▶ **YOUR INSTRUCTIONS**
Word for word, and without a single picture, repeat the entries.

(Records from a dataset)
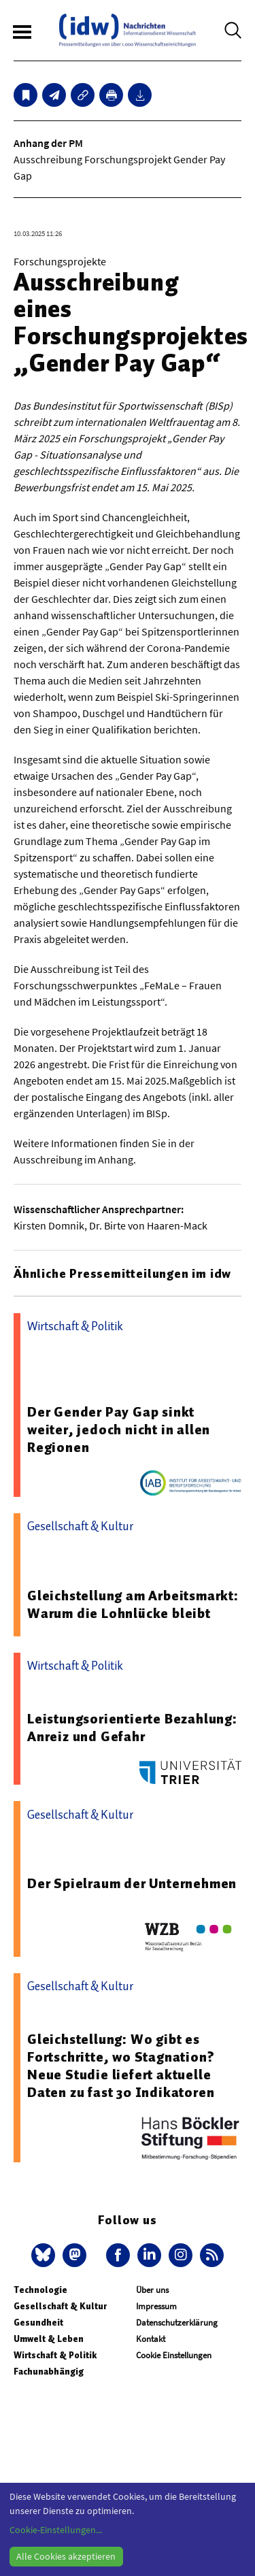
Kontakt (150, 2339)
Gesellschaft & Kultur (60, 2306)
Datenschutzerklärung (177, 2322)
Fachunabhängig (49, 2371)
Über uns (152, 2290)
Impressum (156, 2306)
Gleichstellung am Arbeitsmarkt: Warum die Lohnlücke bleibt (133, 1604)
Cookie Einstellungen (173, 2355)
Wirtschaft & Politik (55, 2355)
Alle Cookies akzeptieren (66, 2556)
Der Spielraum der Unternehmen (132, 1883)
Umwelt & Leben (49, 2338)
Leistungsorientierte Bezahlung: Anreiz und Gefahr (132, 1727)
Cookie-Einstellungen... (56, 2530)
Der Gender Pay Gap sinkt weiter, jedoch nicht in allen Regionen (118, 1429)
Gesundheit (38, 2322)
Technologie (40, 2289)
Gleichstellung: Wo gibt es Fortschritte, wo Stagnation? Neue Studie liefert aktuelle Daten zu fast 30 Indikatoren (120, 2065)
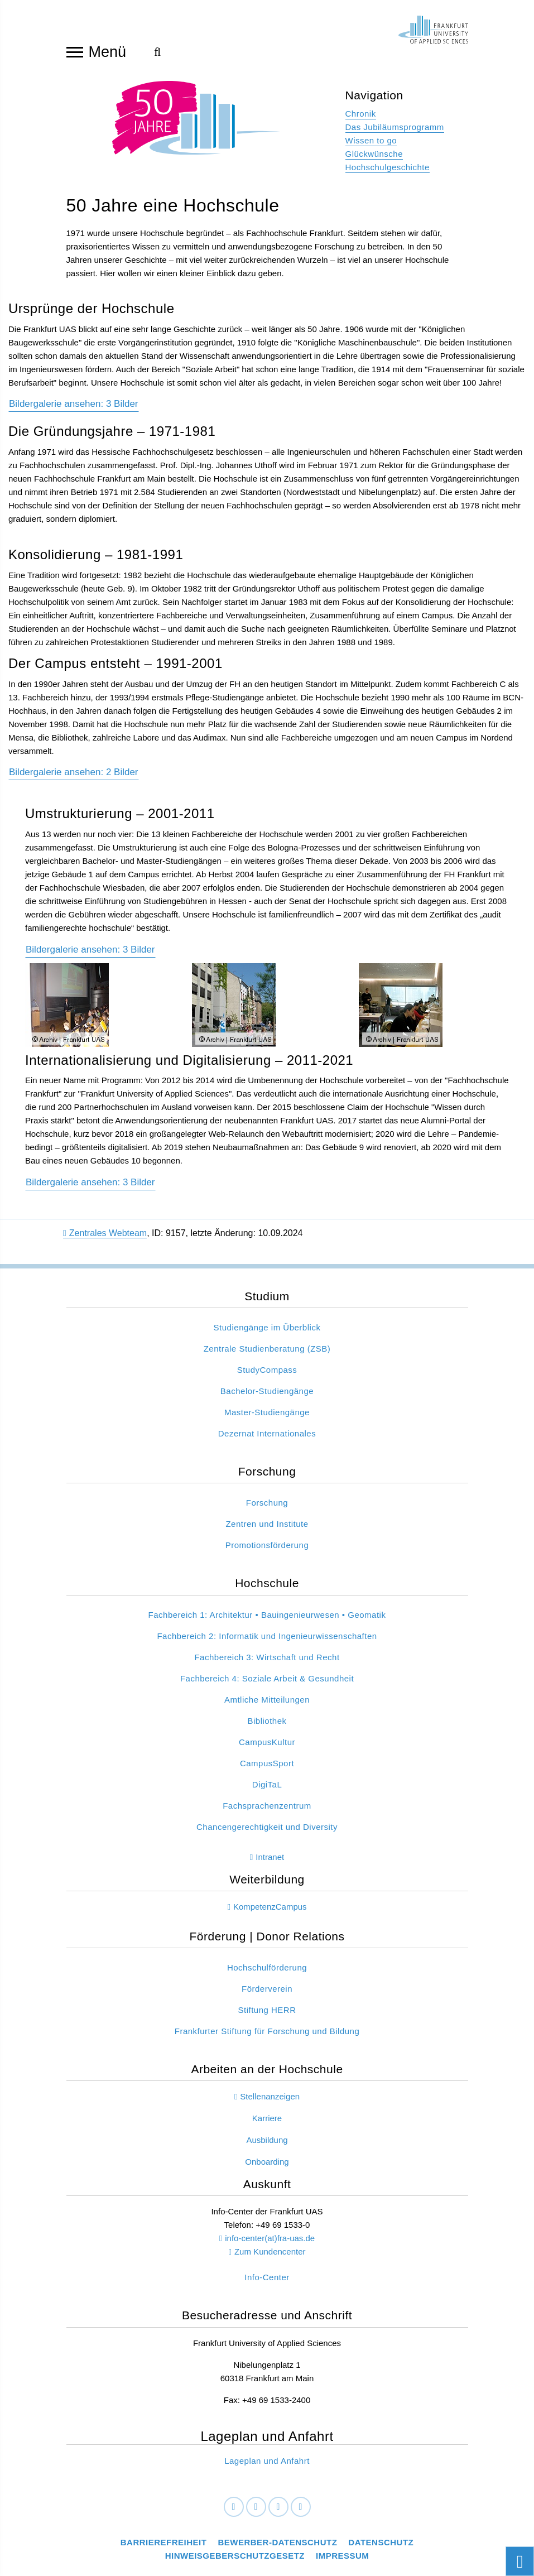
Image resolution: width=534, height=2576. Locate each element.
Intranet (270, 1862)
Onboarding (266, 2167)
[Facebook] (234, 2513)
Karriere (267, 2123)
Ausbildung (266, 2145)
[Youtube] (301, 2513)
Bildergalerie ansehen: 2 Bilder (73, 777)
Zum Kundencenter (270, 2257)
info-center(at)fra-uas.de (270, 2243)
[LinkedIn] (256, 2513)
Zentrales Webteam (105, 1238)
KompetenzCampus (270, 1912)
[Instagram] (278, 2513)
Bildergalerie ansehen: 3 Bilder (90, 1188)
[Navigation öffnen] (74, 51)
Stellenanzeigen (270, 2102)
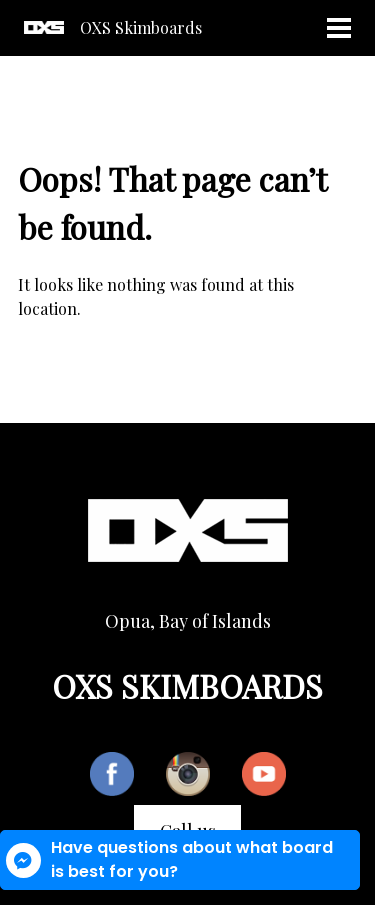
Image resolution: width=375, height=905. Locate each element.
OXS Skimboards (141, 27)
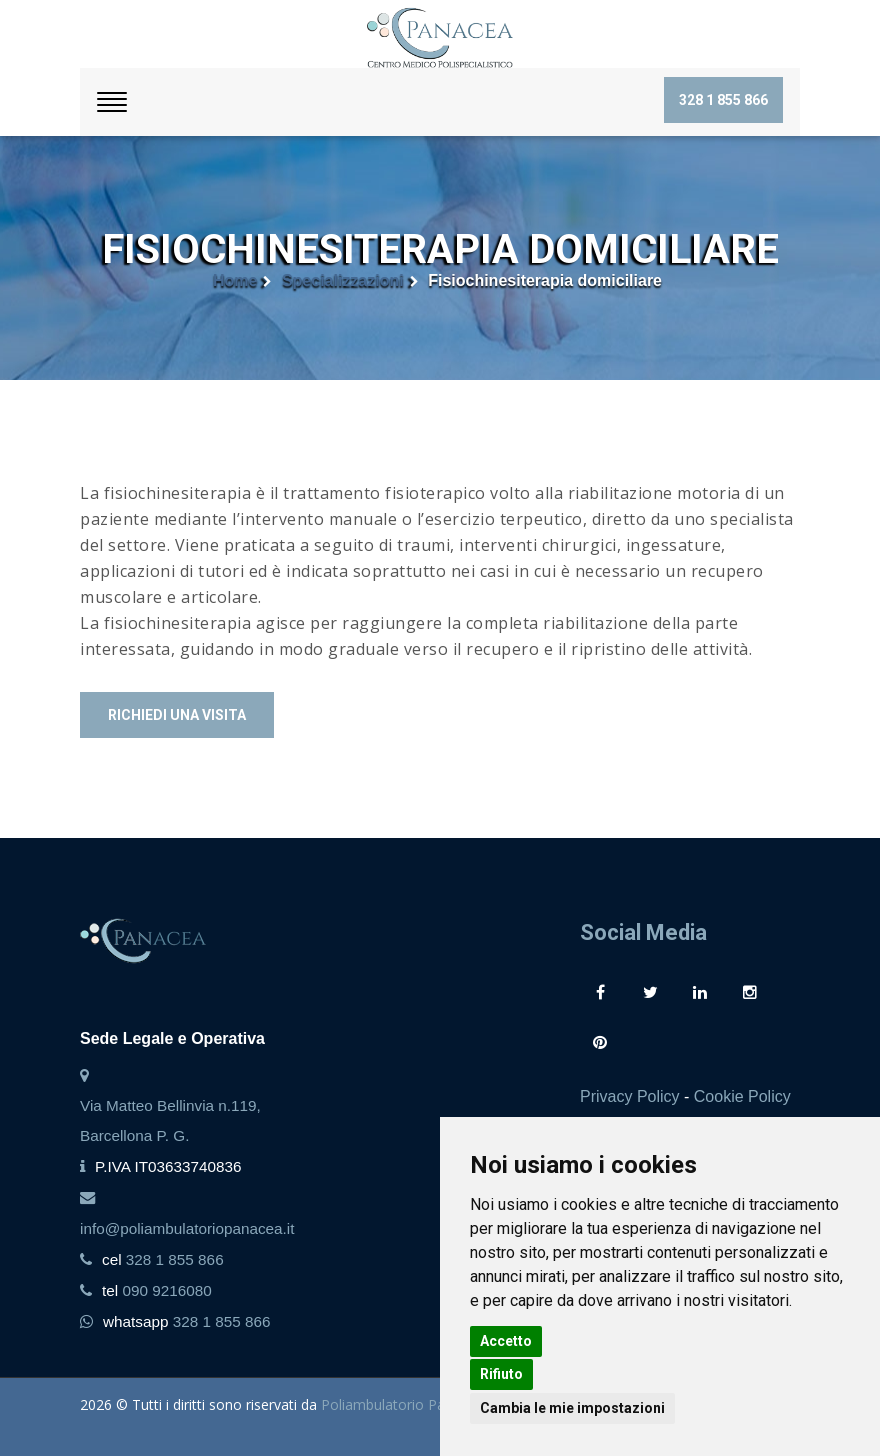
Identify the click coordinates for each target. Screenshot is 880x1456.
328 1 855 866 (723, 100)
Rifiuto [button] (501, 1374)
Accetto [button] (506, 1341)
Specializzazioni (343, 280)
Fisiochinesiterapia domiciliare (545, 280)
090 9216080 (166, 1290)
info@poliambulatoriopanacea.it (187, 1228)
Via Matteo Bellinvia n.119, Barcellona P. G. (170, 1120)
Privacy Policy (630, 1096)
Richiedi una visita (177, 715)
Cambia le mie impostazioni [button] (572, 1408)
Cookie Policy (742, 1096)
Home (235, 280)
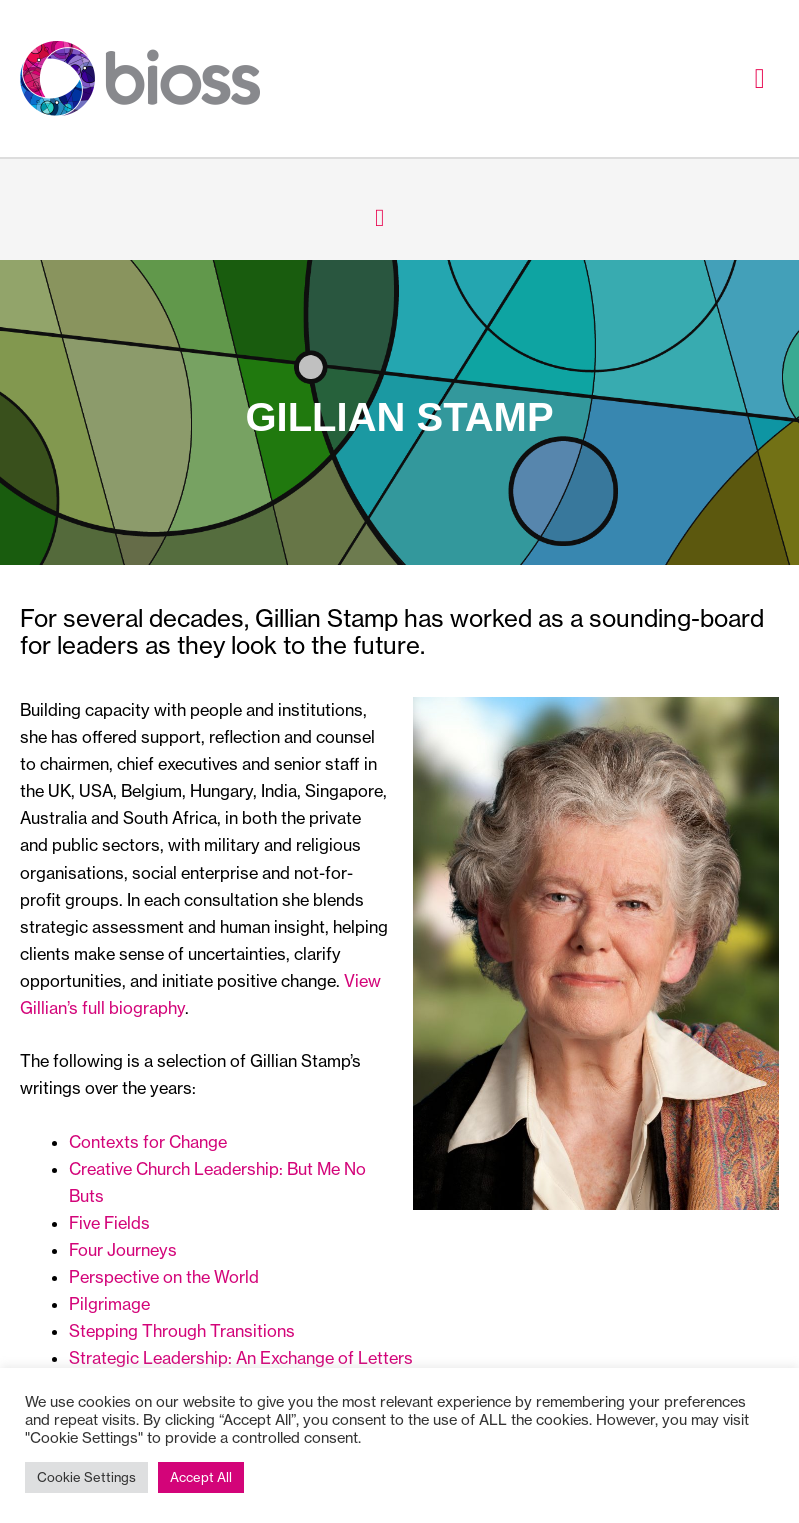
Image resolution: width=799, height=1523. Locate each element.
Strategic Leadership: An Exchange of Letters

▶ **SOLVED EXERCISE**
Kontakt (150, 2339)
Gesellschaft & Kultur (60, 2306)
Datenschutzerklärung (177, 2322)
Fachunabhängig (49, 2371)
Über uns (152, 2290)
Impressum (156, 2306)
Gleichstellung am Arbeitsmarkt: Warum die Lohnlücke bleibt (133, 1604)
Cookie Einstellungen (173, 2355)
Wirtschaft & Politik (55, 2355)
Alle Cookies akzeptieren (66, 2556)
Der Spielraum der Unternehmen (132, 1883)
Umwelt & Leben (49, 2338)
Leistungsorientierte Bezahlung: Anreiz und Gefahr (132, 1727)
Cookie-Einstellungen... (56, 2530)
Der Gender Pay Gap sinkt weiter, jedoch nicht in allen Regionen (118, 1429)
Gesundheit (38, 2322)
Technologie (40, 2289)
Gleichstellung: Wo gibt es Fortschritte, wo Stagnation? Neue Studie liefert aktuelle Daten zu fast 30 Indikatoren (120, 2065)
Image resolution: width=534, height=2576. Locate each element.
Intranet (270, 1862)
Onboarding (266, 2167)
[Facebook] (234, 2513)
Karriere (267, 2123)
Ausbildung (266, 2145)
[Youtube] (301, 2513)
Bildergalerie ansehen: 2 Bilder (73, 777)
Zum Kundencenter (270, 2257)
info-center(at)fra-uas.de (270, 2243)
[LinkedIn] (256, 2513)
Zentrales Webteam (105, 1238)
KompetenzCampus (270, 1912)
[Instagram] (278, 2513)
Bildergalerie ansehen: 3 Bilder (90, 1188)
[Navigation öffnen] (74, 51)
Stellenanzeigen (270, 2102)
Image resolution: width=375, height=905. Locate each element.
OXS Skimboards (141, 27)
Identify the click coordinates for each target. Screenshot is 880x1456.
328 1 855 866 (723, 100)
Rifiuto [button] (501, 1374)
Accetto [button] (506, 1341)
Specializzazioni (343, 280)
Fisiochinesiterapia domiciliare (545, 280)
090 9216080 (166, 1290)
info@poliambulatoriopanacea.it (187, 1228)
Via Matteo Bellinvia n.119, Barcellona P. G. (170, 1120)
Privacy Policy (630, 1096)
Richiedi una visita (177, 715)
Cambia le mie impostazioni [button] (572, 1408)
Cookie Policy (742, 1096)
Home (235, 280)
Image resolution: width=799, height=1523. Locate each element.
Strategic Leadership: An Exchange of Letters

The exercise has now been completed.